URBAN 3D MODELLING METHODS: A STATE-OF-THE-ART REVIEW

Y. Ying, M. N. Koeva, M. Kuffer, and J. A. Zevenbergen Y. Ying et al.
  • University of Twente (ITC), Enschede, 7514AE, the Netherlands

Keywords: 3D modelling, Topological model, Geometrical model, Level of details (LoD), urban applications

Abstract. As urbanisation accelerates, the urban landscape reshapes at a fast pace. Consequently, the urban built environment continuously evolves horizontally as well as vertically. However, more attention in the field of spatial analysis is given to horizontal dynamics, despite the importance of geoinformation in the vertical dimension. 3D modelling methods have gained popularity due to their powerful capability of capturing and analysing geoinformation in the vertical dimension and visualising objects lifelike in the urban built environment.

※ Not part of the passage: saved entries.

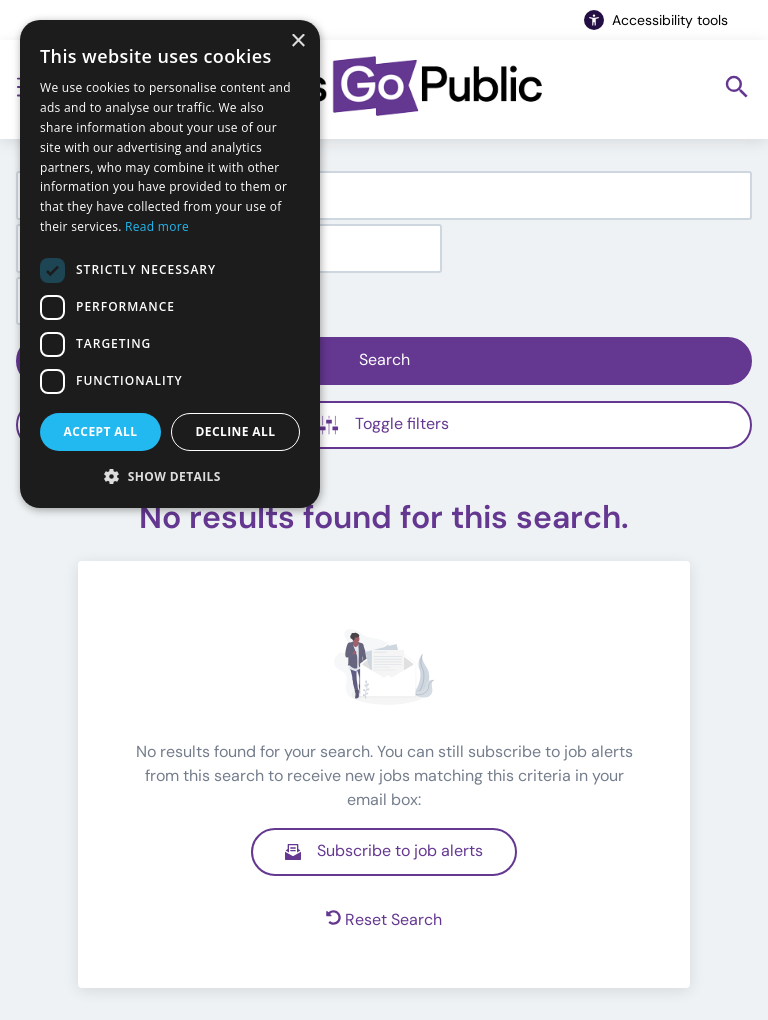 This screenshot has height=1020, width=768. Describe the element at coordinates (170, 264) in the screenshot. I see `[dialog]` at that location.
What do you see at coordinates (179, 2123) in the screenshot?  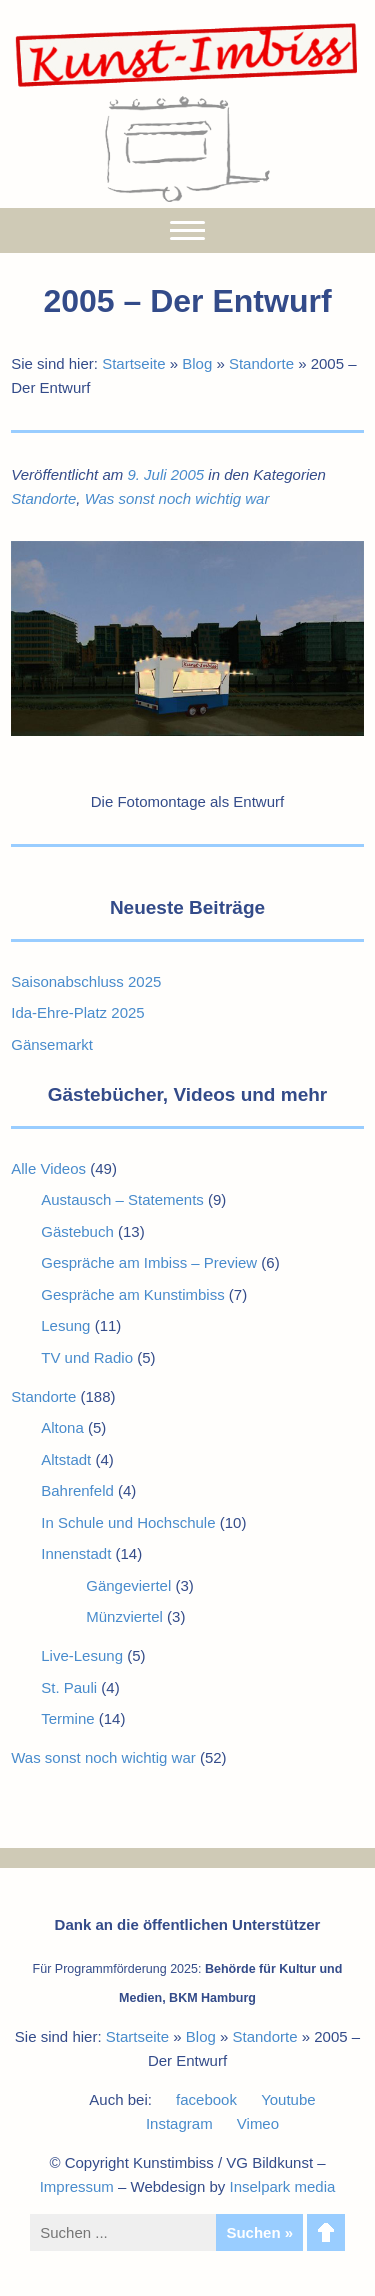 I see `Instagram` at bounding box center [179, 2123].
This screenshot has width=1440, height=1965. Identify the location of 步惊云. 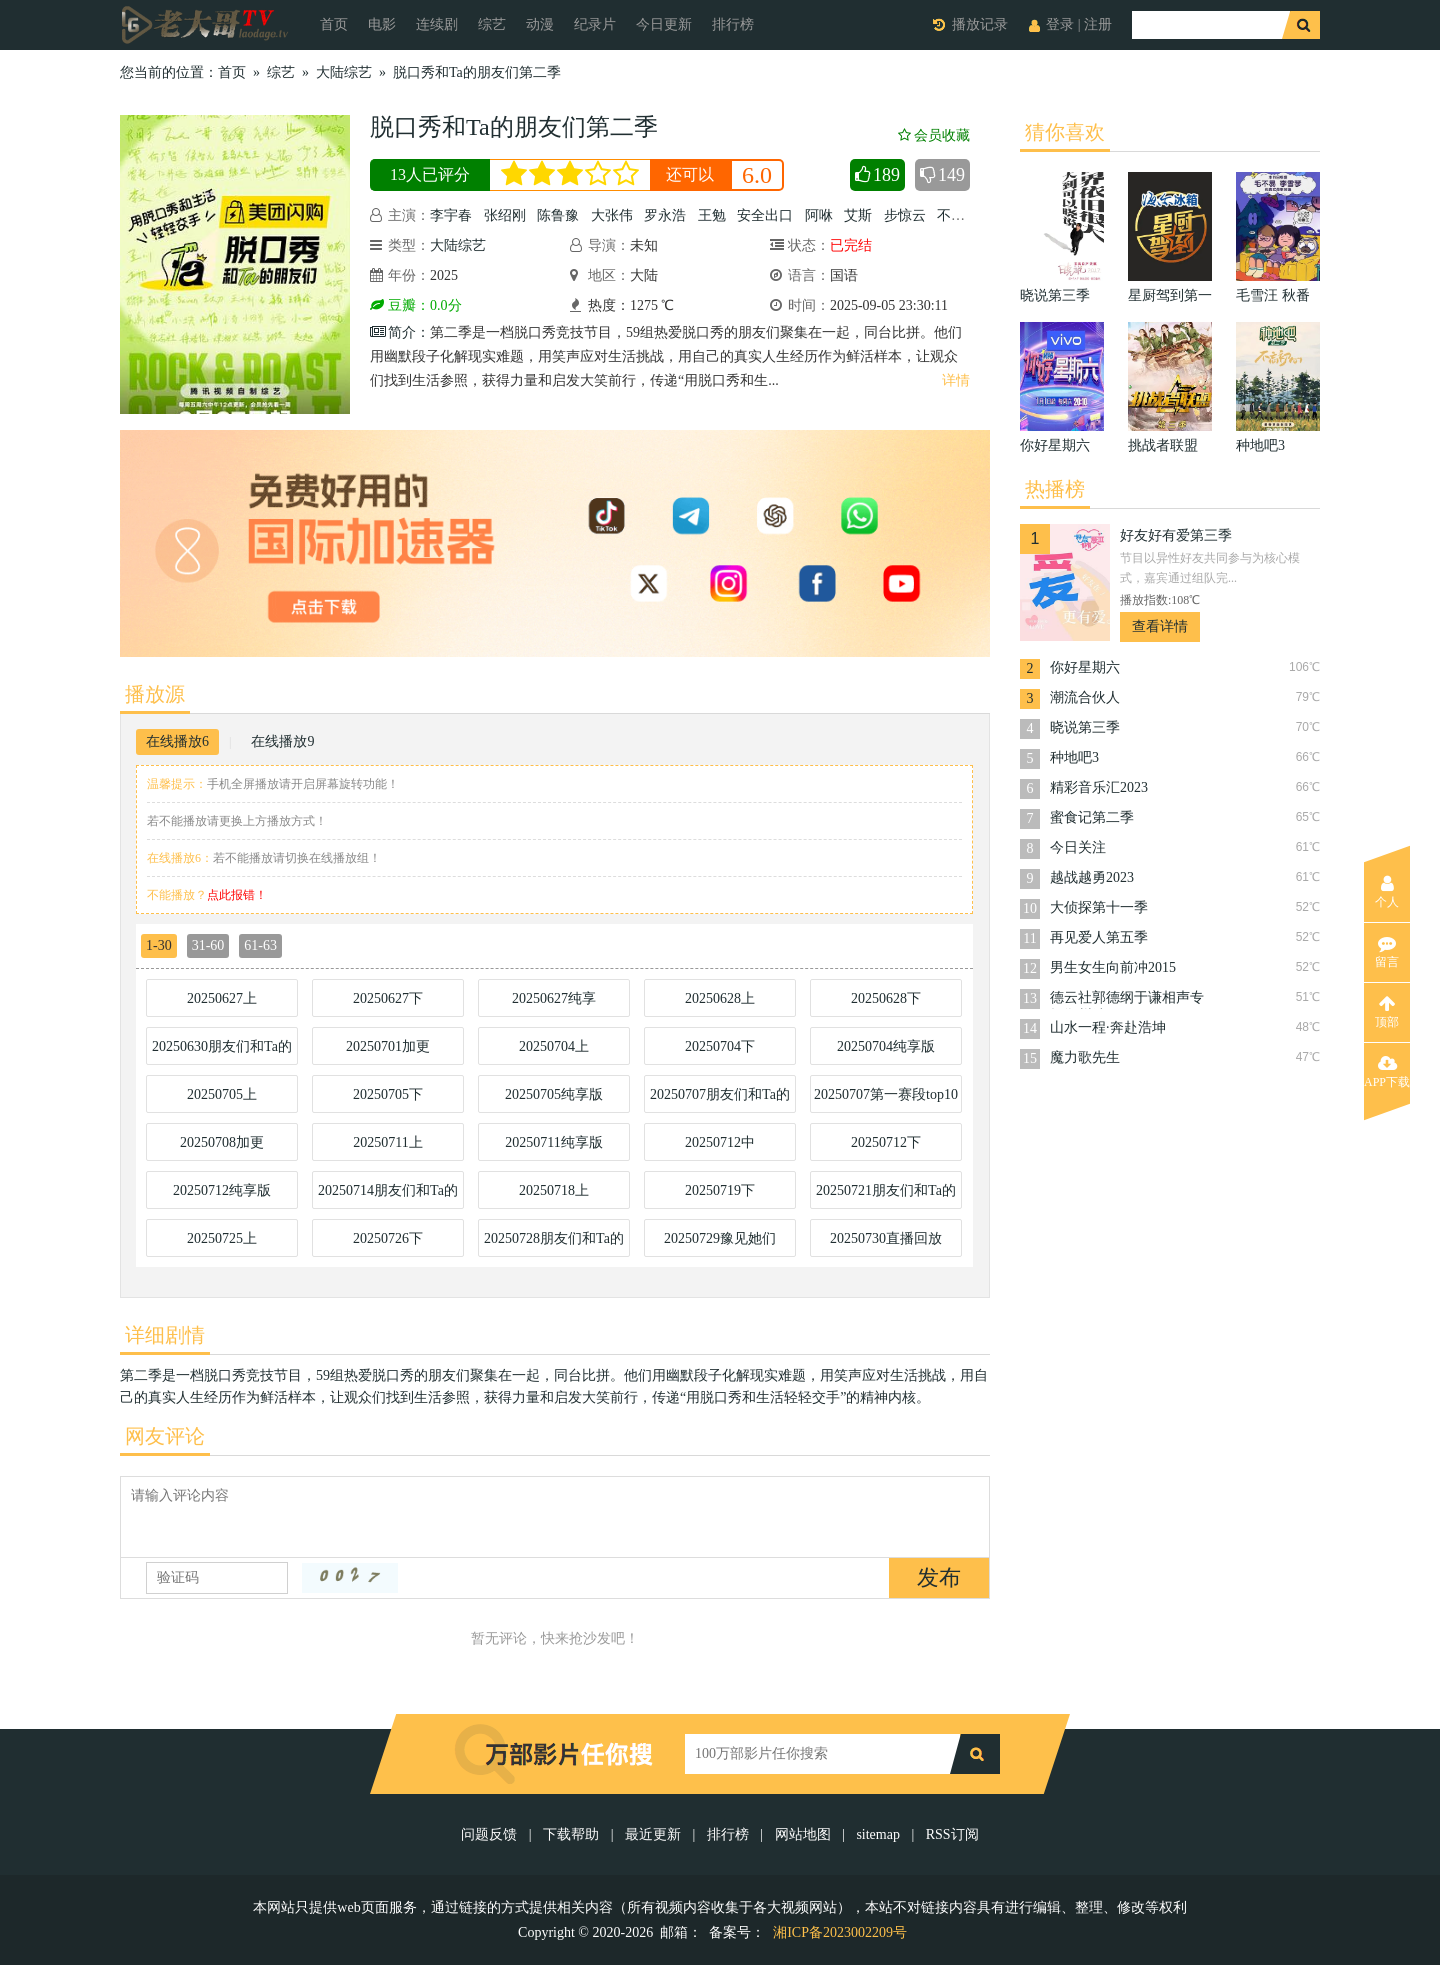 (905, 215).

Various urban applications with diverse 3D modelling methods at different research scales and purposes have emerged. However, there is no systematic overview of these different modelling methods. Therefore, it is imperative to provide an up-to-date review of these advances. In this paper, we aim to review urban 3D modelling methods widely used in the prior 5-year period (2015–2020). Our analysis focuses on five attributes, i.e., basic characteristics, data requirements, technical requirements, users requirements and ethical considerations. The discussion presents the current status of 3D modelling methods – a wide range of applications yet with substantial development potential. This paper closes with insights for future work regarding the necessities of 3D data structure support as well as interdisciplinary research, specifically for big data management and integration.